Karl Fischer (geb. 23. September 1918 in Wien; gest. 17. März 1963 ebenda) war ein österreichischer trotzkistischer Politiker und Widerstandskämpfer, der fast 13 Jahre in der Haft dreier totalitärer Systeme verbrachte.

Leben

Karl war der Sohn der Seidenwinderin und Widerstandskämpferin Maria Fischer. Sie nannte ihren Sohn „Kegel“, die Bezeichnung für ein uneheliches Kind, ein Name den Fischer später als Decknamen im Untergrund verwendete.[1]

Fischer schloss sich 1934 dem Kommunistischen Jugendverband (KJV) in Wien an. Mitte 1935 spaltete er sich mit Georg Scheuer und anderen mit einer trotzkistischen Jugendorganisation, den Revolutionären Kommunisten Österreichs (RKÖ), ab, die mit stalinistischen Gruppen konkurrierte.[2] Fischer opponierte nicht nur gegen den Austrofaschismus und den Nationalsozialismus, sondern auch gegen den stalinistischen Terror in der Sowjetunion.[3] 1936 verhaftet, wurde Fischer im August 1937 im Wiener „Trotzkistenprozess“ zu fünf Jahren schwerem Kerker verurteilt, mit der Februaramnestie 1938 aber vorzeitig freigelassen. Bei der von Kanzler Kurt Schuschnigg für März 1938 angekündigten Volksabstimmung votierten die Revolutionären Kommunisten um Karl Fischer gegen einen „Anschluss“ an NS-Deutschland und riefen zum Generalstreik auf.[2]

Nach dem „Anschluss“ Österreichs an das das nationalsozialistische Deutsche Reich emigrierte er im Mai 1938 in die Schweiz, später nach Belgien, wo er im Widerstand gegen den Nationalsozialismus aktiv war.[1] In Paris nahm er an der Gründung der trotzkistischen Vierten Internationale teil.[4]

In Antwerpen wurde Fischer im Mai 1940 als „deutscher Spion“ verhaftet und in ein französisches Lager gebracht, aus dem er aber fliehen konnte.[5] Er hielt sich meist in Lyon auf oder unternahm Kurierfahren für die Résistance.[6] 1943 wurde er in Frankreich verhaftet, 1944 an die Gestapo ausgeliefert und ins KZ Buchenwald deportiert.[7]
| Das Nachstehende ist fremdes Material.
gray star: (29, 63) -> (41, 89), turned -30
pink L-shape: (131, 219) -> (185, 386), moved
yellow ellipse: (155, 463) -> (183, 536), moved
In Buchenwald rettete er Anfang April 1945 knapp vor der Befreiung des Konzentrationslagers als Mitglied des Lagerschutzes[8] seinem Freund, dem Psychoanalytiker Ernst Federn, der ebenfalls Mitglied der Revolutionären Kommunisten Österreichs (RKÖ) gewesen war, nach dessen eigenen Angaben das Leben[9], indem er ihn vor einem Todesmarsch durch Übergabe seiner eigenen weißen Lagerschutzbinde bewahrte.[10][11][12] Dadurch begab er nicht nur sich selbst in große Gefahr, dies dürfte auch ein Grund für seine spätere Verschleppung in die UdSSR gewesen sein. Laut Ernst Federn könnten nämlich österreichische stalinistische KZ-Häftlinge Karl Fischer beim NKWD denunziert haben, weil er ihm die weiße Binde verschafft hatte.[13]
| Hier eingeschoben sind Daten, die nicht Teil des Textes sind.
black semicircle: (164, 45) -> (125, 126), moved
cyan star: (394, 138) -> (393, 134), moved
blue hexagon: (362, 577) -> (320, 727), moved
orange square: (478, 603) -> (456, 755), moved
Gemeinsam mit zwei anderen Trotzkisten verabschiedeten beide nach der Befreiung des KZs durch die United States Army am 20. April 1945 die „Erklärung der internationalistischen Kommunisten Buchenwalds“ der Vierten Internationale.[14][15][16]
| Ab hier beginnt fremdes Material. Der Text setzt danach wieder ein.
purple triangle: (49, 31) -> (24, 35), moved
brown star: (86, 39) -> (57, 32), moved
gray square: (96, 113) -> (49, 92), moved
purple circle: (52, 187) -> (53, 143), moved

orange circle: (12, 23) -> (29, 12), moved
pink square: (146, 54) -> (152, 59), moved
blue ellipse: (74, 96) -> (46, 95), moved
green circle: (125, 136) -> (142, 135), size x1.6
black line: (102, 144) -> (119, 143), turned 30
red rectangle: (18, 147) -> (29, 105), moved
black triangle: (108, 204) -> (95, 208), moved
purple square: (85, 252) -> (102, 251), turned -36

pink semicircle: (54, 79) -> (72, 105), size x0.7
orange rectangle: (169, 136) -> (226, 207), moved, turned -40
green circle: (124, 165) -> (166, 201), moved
1945 traf er in Linz seine Mutter wieder, die ebenfalls wegen politischer Betätigung von der NS-Justiz eingesperrt worden war. Im Jänner 1947 wurde Fischer auf einer Linzer Donaubrücke an der sowjetisch-amerikanischen Demarkationslinie vom sowjetischen Geheimdienst NKWD entführt und wegen Leitung einer „trotzkistischen Spionageorganisation“ zu fünfzehn Jahren Lagerhaft verurteilt. Er wurde in die Sowjetunion verschleppt und bis 1955 in mehreren Gulags in Sibirien festgehalten.[1][2] Unter den österreichischen Kommunisten regte sich wegen der Entführung keinerlei Protest.[17] Seine letzten drei Jahre war er inhaftiert im „Politisolator“ Alexandrowsk bei Irkutsk.[18]

Seinem ehemaligen Leidensgefährte Kurt Seipel, mit dem er gemeinsam sowohl den achtundvierzigtägigen Bahntransport in Güterwaggons über Ödenburg (Sopron) nach Lemberg, zur Bucht Wanino (Region Chabarowsk) und nach Magadan, diverse Straflager, den Politisolator Alexandrowsk bei Irkutsk als auch den Rücktransport nach Österreich erlebte, hat er während dieser Zeit nach dessen eigenen Angaben mehrfach das Leben gerettet.[19][20]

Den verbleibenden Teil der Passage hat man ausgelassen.